- What the task asks: Go through the records and filter out every line lacking the word "configtest"; copy the lines that remain.

- Data for processing:
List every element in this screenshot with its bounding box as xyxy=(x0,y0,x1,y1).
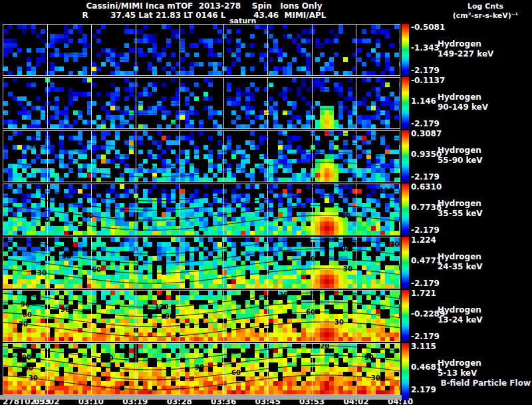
colorbar-value-top: -0.1137 xyxy=(411,76,445,85)
colorbar-value-top: -0.5081 xyxy=(411,23,445,32)
channel-label: Hydrogen 13-24 keV xyxy=(438,305,483,325)
colorbar-units-label: Log Cnts (cm²-sr-s-keV)⁻¹ xyxy=(439,2,532,21)
spectrogram-canvas xyxy=(3,291,400,341)
saturn-annotation: saturn xyxy=(229,17,256,24)
colorbar xyxy=(402,24,409,76)
channel-label: Hydrogen 149-227 keV xyxy=(438,39,493,59)
channel-label: Hydrogen 55-90 keV xyxy=(438,146,483,166)
spectrogram-canvas xyxy=(3,344,400,394)
spectrogram-panel-5-13 xyxy=(3,343,400,395)
colorbar xyxy=(402,130,409,182)
channel-label: Hydrogen 24-35 keV xyxy=(438,252,483,272)
colorbar xyxy=(402,290,409,342)
colorbar-value-top: 0.6310 xyxy=(411,183,442,192)
ephemeris-subtitle: R 37.45 Lat 21.83 LT 0146 L 43.46 MIMI/A… xyxy=(0,11,408,20)
spectrogram-canvas xyxy=(3,131,400,182)
channel-label: Hydrogen 35-55 keV xyxy=(438,199,483,219)
spectrogram-canvas xyxy=(3,78,400,128)
spectrogram-canvas xyxy=(3,237,400,288)
spectrogram-panel-149-227 xyxy=(3,24,400,76)
colorbar xyxy=(402,343,409,400)
channel-label: Hydrogen 5-13 keV xyxy=(438,358,481,378)
colorbar-value-top: 1.721 xyxy=(411,289,436,298)
colorbar-value-mid: 1.146 xyxy=(411,97,436,106)
spectrogram-panel-55-90 xyxy=(3,130,400,182)
colorbar-value-top: 1.224 xyxy=(411,236,436,245)
colorbar-value-bottom: -2.179 xyxy=(411,120,440,128)
colorbar-value-bottom: -2.179 xyxy=(411,173,440,182)
colorbar xyxy=(402,237,409,289)
colorbar-value-bottom: 2.179 xyxy=(411,386,436,394)
channel-label: Hydrogen 90-149 keV xyxy=(438,92,488,112)
time-axis-bar xyxy=(0,395,402,400)
colorbar-value-top: 0.3087 xyxy=(411,130,442,138)
spectrogram-canvas xyxy=(3,184,400,235)
colorbar xyxy=(402,184,409,235)
units-line2: (cm²-sr-s-keV)⁻¹ xyxy=(439,11,532,21)
colorbar-value-top: 3.115 xyxy=(411,342,436,351)
colorbar-value-bottom: -2.179 xyxy=(411,279,440,288)
page-title: Cassini/MIMI Inca mTOF 2013-278 Spin Ion… xyxy=(0,1,408,11)
colorbar-value-bottom: -2.179 xyxy=(411,226,440,235)
colorbar-value-mid: -1.343 xyxy=(411,44,440,53)
spectrogram-panel-35-55 xyxy=(3,184,400,235)
colorbar xyxy=(402,77,409,129)
spectrogram-panel-90-149 xyxy=(3,77,400,129)
units-line1: Log Cnts xyxy=(439,2,532,11)
colorbar-value-bottom: -2.179 xyxy=(411,67,440,75)
spectrogram-canvas xyxy=(3,25,400,75)
bfield-flow-label: B-field Particle Flow xyxy=(426,378,531,388)
spectrogram-panel-24-35 xyxy=(3,237,400,289)
colorbar-value-bottom: -2.179 xyxy=(411,333,440,341)
spectrogram-panel-13-24 xyxy=(3,290,400,342)
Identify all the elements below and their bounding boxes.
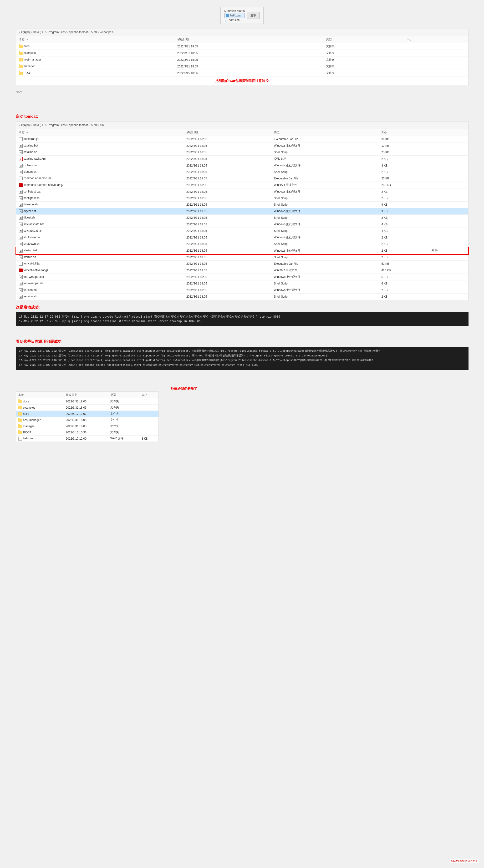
bin-cell-date: 2022/3/31 18:05 [183,143,271,149]
bin-table-row[interactable]: S|version.bat 2022/3/31 18:05 Windows 批处… [16,287,468,293]
col-date[interactable]: 修改日期 [175,36,323,43]
bottom-cell-type: WAR 文件 [108,436,139,442]
bottom-table-row[interactable]: hello 2022/5/17 12:07 文件夹 [16,411,158,417]
bin-cell-date: 2022/3/31 18:05 [183,254,271,261]
copy-box: ▶ maven-status hello.war 📄 pom.xml 复制 [220,7,263,24]
bottom-cell-size [139,417,158,423]
sh-icon: S| [19,255,23,259]
bin-cell-name: S|ciphers.sh [16,169,183,175]
folder-icon [18,418,22,422]
bin-table-row[interactable]: S|ciphers.bat 2022/3/31 18:05 Windows 批处… [16,162,468,169]
bottom-cell-date: 2022/3/31 18:05 [63,417,108,423]
bin-table-row[interactable]: S|digest.sh 2022/3/31 18:05 Shell Script… [16,215,468,221]
col-type[interactable]: 类型 [323,36,404,43]
bin-table-row[interactable]: S|catalina.sh 2022/3/31 18:05 Shell Scri… [16,149,468,156]
table-row[interactable]: manager 2022/3/31 18:05 文件夹 [16,63,468,70]
sh-icon: S| [19,150,23,154]
table-row[interactable]: docs 2022/3/31 18:05 文件夹 [16,43,468,50]
cell-date: 2022/3/31 18:05 [175,57,323,63]
bin-table-row[interactable]: S|digest.bat 2022/3/31 18:05 Windows 批处理… [16,208,468,215]
targz-icon [19,269,23,272]
bin-table-row[interactable]: Xcatalina-tasks.xml 2022/3/31 18:05 XML … [16,156,468,162]
bin-cell-type: Windows 批处理文件 [271,188,379,195]
bin-col-size[interactable]: 大小 [379,129,428,136]
bottom-annotation: 他就给我们解压了 [171,387,197,391]
bottom-cell-date: 2022/5/17 12:00 [63,436,108,442]
bottom-table-row[interactable]: docs 2022/3/31 18:05 文件夹 [16,398,158,405]
hello-war-item[interactable]: hello.war [224,13,244,18]
bin-table-row[interactable]: tomcat-native.tar.gz 2022/3/31 18:05 Win… [16,267,468,274]
bottom-table-row[interactable]: manager 2022/3/31 18:05 文件夹 [16,423,158,429]
bin-cell-size: 51 KB [379,261,428,267]
webapps-table: 名称 修改日期 类型 大小 docs 2022/3/31 18:05 文件夹 e… [16,36,468,76]
bin-cell-name: tomcat-native.tar.gz [16,267,183,274]
bottom-table-row[interactable]: host-manager 2022/3/31 18:05 文件夹 [16,417,158,423]
cell-date: 2022/3/31 18:05 [175,50,323,57]
bin-table-row[interactable]: S|tool-wrapper.bat 2022/3/31 18:05 Windo… [16,274,468,280]
bin-table-row[interactable]: S|ciphers.sh 2022/3/31 18:05 Shell Scrip… [16,169,468,175]
bottom-col-type[interactable]: 类型 [108,392,139,398]
bin-table-row[interactable]: S|tool-wrapper.sh 2022/3/31 18:05 Shell … [16,280,468,287]
col-size[interactable]: 大小 [404,36,468,43]
bottom-table-row[interactable]: hello.war 2022/5/17 12:00 WAR 文件 3 KB [16,436,158,442]
bin-table-row[interactable]: S|configtest.sh 2022/3/31 18:05 Shell Sc… [16,195,468,202]
bin-cell-name: S|ciphers.bat [16,162,183,169]
bottom-col-date[interactable]: 修改日期 [63,392,108,398]
bin-table-row[interactable]: tomcat-juli.jar 2022/3/31 18:05 Executab… [16,261,468,267]
bin-table-row[interactable]: S|startup.bat 2022/3/31 18:05 Windows 批处… [16,247,468,254]
bin-table-row[interactable]: S|daemon.sh 2022/3/31 18:05 Shell Script… [16,202,468,208]
cell-date: 2022/3/31 18:05 [175,63,323,70]
empty-cell [429,156,468,162]
bin-col-name[interactable]: 名称 [16,129,183,136]
bin-table-row[interactable]: commons-daemon.jar 2022/3/31 18:05 Execu… [16,175,468,182]
bin-cell-name: S|tool-wrapper.bat [16,274,183,280]
bin-table-row[interactable]: commons-daemon-native.tar.gz 2022/3/31 1… [16,182,468,188]
bin-table-row[interactable]: S|shutdown.sh 2022/3/31 18:05 Shell Scri… [16,241,468,247]
file-icon-war [226,14,229,17]
bin-col-type[interactable]: 类型 [271,129,379,136]
bin-cell-name: S|digest.sh [16,215,183,221]
bin-col-date[interactable]: 修改日期 [183,129,271,136]
bin-table-row[interactable]: S|shutdown.bat 2022/3/31 18:05 Windows 批… [16,234,468,241]
bottom-table-row[interactable]: examples 2022/3/31 18:05 文件夹 [16,405,158,411]
empty-cell [429,208,468,215]
bin-cell-type: Shell Script [271,241,379,247]
bin-cell-type: Shell Script [271,254,379,261]
bin-cell-name: S|catalina.bat [16,143,183,149]
bin-table-row[interactable]: S|catalina.bat 2022/3/31 18:05 Windows 批… [16,143,468,149]
bottom-col-size[interactable]: 大小 [139,392,158,398]
bottom-cell-type: 文件夹 [108,429,139,436]
table-row[interactable]: host-manager 2022/3/31 18:05 文件夹 [16,57,468,63]
bottom-cell-type: 文件夹 [108,423,139,429]
bat-icon: S| [19,236,23,240]
empty-cell [429,175,468,182]
table-header-row: 名称 修改日期 类型 大小 [16,36,468,43]
folder-icon-maven: ▶ [224,9,226,12]
bottom-col-name[interactable]: 名称 [16,392,64,398]
cell-date: 2022/5/15 10:36 [175,70,323,76]
empty-cell [429,188,468,195]
col-name[interactable]: 名称 [16,36,175,43]
bin-table-row[interactable]: S|version.sh 2022/3/31 18:05 Shell Scrip… [16,293,468,300]
bin-cell-size: 2 KB [379,156,428,162]
bin-table-row[interactable]: S|setclasspath.sh 2022/3/31 18:05 Shell … [16,228,468,234]
webapps-explorer: ↑ 此电脑 > Data (D:) > Program Files > apac… [16,29,468,86]
bottom-table-row[interactable]: ROOT 2022/5/15 10:36 文件夹 [16,429,158,436]
sh-icon: S| [19,216,23,220]
table-row[interactable]: ROOT 2022/5/15 10:36 文件夹 [16,70,468,76]
bin-cell-name: commons-daemon.jar [16,175,183,182]
bottom-cell-size [139,398,158,405]
bin-cell-size: 25 KB [379,175,428,182]
bin-table-row[interactable]: S|configtest.bat 2022/3/31 18:05 Windows… [16,188,468,195]
table-row[interactable]: examples 2022/3/31 18:05 文件夹 [16,50,468,57]
bin-cell-name: S|version.bat [16,287,183,293]
bin-table-row[interactable]: bootstrap.jar 2022/3/31 18:05 Executable… [16,136,468,143]
copy-button[interactable]: 复制 [247,12,260,19]
bin-table-row[interactable]: S|setclasspath.bat 2022/3/31 18:05 Windo… [16,221,468,228]
bat-icon: S| [19,222,23,226]
bin-cell-type: Shell Script [271,293,379,300]
bin-breadcrumb: ↑ 此电脑 > Data (D:) > Program Files > apac… [16,122,468,129]
log-section-header: 看到这些日志说明部署成功 [16,339,468,344]
bin-table-row[interactable]: S|startup.sh 2022/3/31 18:05 Shell Scrip… [16,254,468,261]
bin-cell-type: Windows 批处理文件 [271,208,379,215]
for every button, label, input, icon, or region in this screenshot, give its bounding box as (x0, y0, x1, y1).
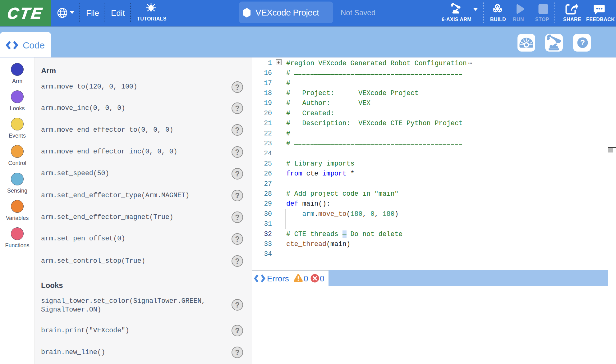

- Task output:
bin-table-row[interactable]: S|configtest.sh 2022/3/31 18:05 Shell Sc… [16,195,468,202]
bin-table-row[interactable]: S|configtest.bat 2022/3/31 18:05 Windows… [16,188,468,195]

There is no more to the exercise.